Saved data entries
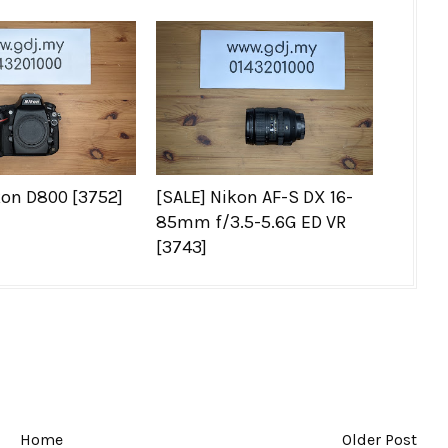
kon D800 [3752]
[SALE] Nikon AF-S DX 16-
85mm f/3.5-5.6G ED VR
[3743]
Home
Older Post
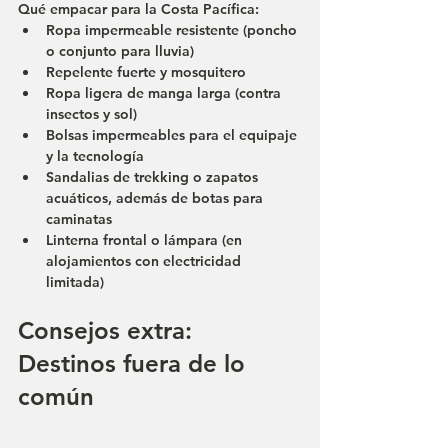
Qué empacar para la Costa Pacífica:
Ropa impermeable resistente (poncho 
o conjunto para lluvia)
Repelente fuerte y mosquitero
Ropa ligera de manga larga (contra 
insectos y sol)
Bolsas impermeables para el equipaje 
y la tecnología
Sandalias de trekking o zapatos 
acuáticos, además de botas para 
caminatas
Linterna frontal o lámpara (en 
alojamientos con electricidad 
limitada)
Consejos extra: 
Destinos fuera de lo 
común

Instructions for the task:
Print the data above verbatim from the first line through the line holding "insectos y sol)", leaving every picture out.

Response to the task:
kon D800 [3752]
[SALE] Nikon AF-S DX 16-
85mm f/3.5-5.6G ED VR
[3743]
Home
Older Post
Qué empacar para la Costa Pacífica:
Ropa impermeable resistente (poncho 
o conjunto para lluvia)
Repelente fuerte y mosquitero
Ropa ligera de manga larga (contra 
insectos y sol)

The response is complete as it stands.